Use the * operator to unpack the values:

>>> my_data = {'LastFirst_1':[1, 4, 5], 'LastFirst_2':[2, 4, 6]}
>>> d = [item for k,v in my_data.items() if 'LastFirst_' in k for item in v]
>>> first = 2
>>> last = 5
>>> min(first, *d)
1
>>> max(last, *d)
6
4
On

The min and max functions are overloaded to take either multiple values (as you use it), or one sequence of values, so you can pass in iterables (e.g. lists) and get the min or max of them.

Also, if you're only interested in the values, use .values() or itervalues(). If you're interested in both, use .items() or .iteritems(). (In Python 3, there is no .iter- version.)

If you have many sequences, you can use itertools.chain to make them one long iterable. You can also manually string them along using multiple for in a single comprehension, but that can be distasteful.

import itertools

def flatten1(iterables):
    # The "list" is necessary, because we want to use this twice
    # but `chain` returns an iterator, which can only be used once.
    return list(itertools.chain(*iterables))

# Note: The "(" ")" indicates that this is an iterator, not a list.
valid_lists = (v for k,v in my_data.iteritems() if "LastFirst_" in k)
valid_values = flatten1(valid_lists)
# Alternative: [w for w in v for k,v in my_data.iteritems() if "LastFirst_" in k]  

first = min(valid_values)
last = max(valid_values)

print first, last

If the maximum and minimum elements are NOT in the dict, then the coder should decide what to do, but I would suggest that they consider allowing the default behavior of max/min (probably a raised exception, or the None value), rather than try to guess the upper or lower bound. Either one would be more Pythonic.

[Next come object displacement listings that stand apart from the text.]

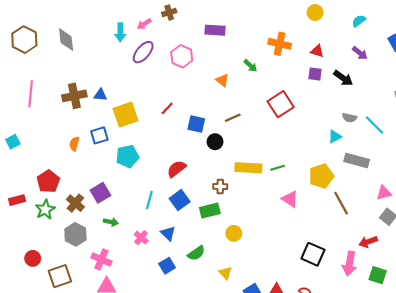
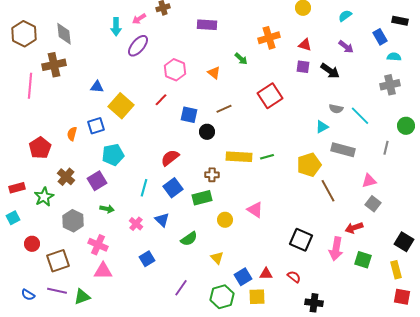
orange cross: (280, 44) -> (269, 38), turned -30
pink hexagon: (182, 56) -> (175, 70), moved
brown cross: (74, 96) -> (54, 65), moved
yellow square: (125, 115) -> (121, 106), turned -30
cyan square: (13, 142) -> (13, 218), moved
cyan pentagon: (128, 156) -> (113, 155), moved
red pentagon: (48, 181) -> (40, 148), moved
pink triangle: (290, 199) -> (255, 210), moved
brown cross: (75, 203) -> (66, 177), moved
blue square: (167, 266) -> (147, 259), moved

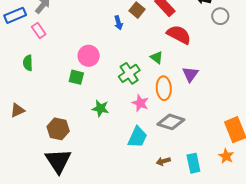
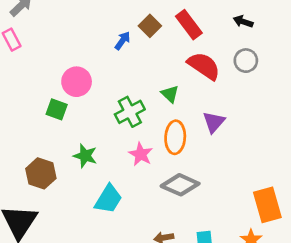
gray circle: (220, 16) -> (246, 61), moved
blue arrow: (118, 23) -> (122, 41), turned -136
brown hexagon: (58, 129) -> (41, 173), moved
cyan trapezoid: (137, 137) -> (108, 199), moved

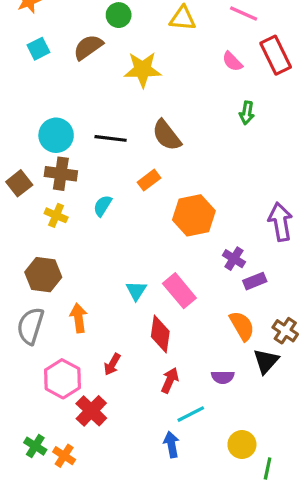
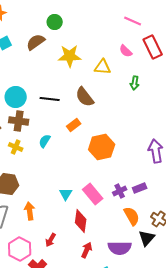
yellow triangle: (183, 18) -> (103, 67), moved
purple cross: (234, 259) -> (120, 191), moved, turned 32
purple semicircle: (223, 377) -> (120, 248), size x1.6

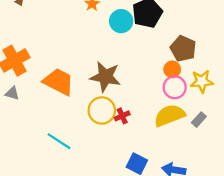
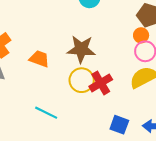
orange trapezoid: (59, 82) -> (39, 59), size x0.7
red cross: (122, 116) -> (101, 83), size x1.6

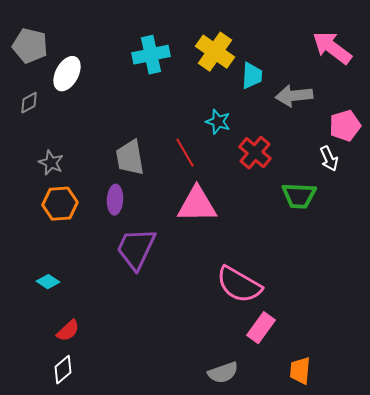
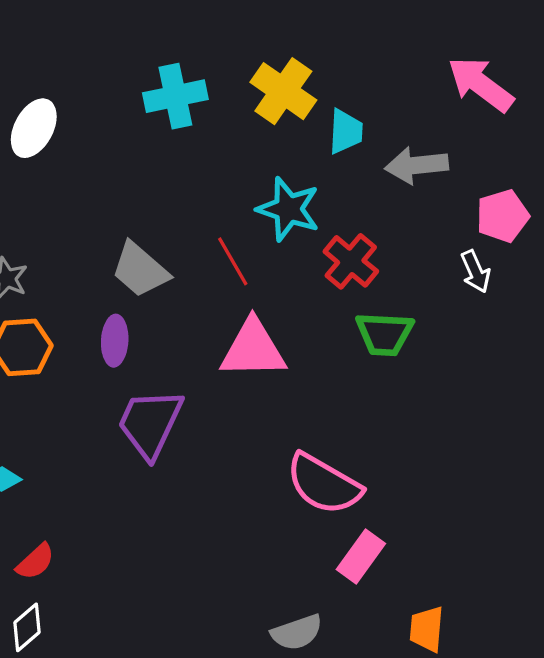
cyan star: (218, 122) -> (288, 209), size x1.5
gray trapezoid: (130, 158) -> (140, 270), turned -39
green trapezoid: (299, 196) -> (385, 334), moved

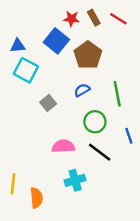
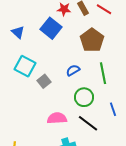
blue triangle: (18, 46) -> (18, 32), turned 48
brown pentagon: (88, 55) -> (92, 40), moved
cyan square: (26, 70) -> (25, 66), moved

In Python 3, you may specify a default argument, e.g. max(valid_values, default=10000).

4
On
my_data = {'LastFirst_a': [1, 2, 34000], 'LastFirst_b': [-12000, 1, 5]}

first = 10000
last = -10000

# Note: replace .items() with .iteritems() if you're using Python 2.
relevant_data = [el for k, v in my_data.items() for el in v if "LastFirst_" in k]
# maybe faster:
# relevant_data = [el for k, v in my_data.items() for el in v if k.startswith("LastFirst_")]

first = max(first, max(relevant_data))
last = min(last, min(relevant_data))

print(first, last)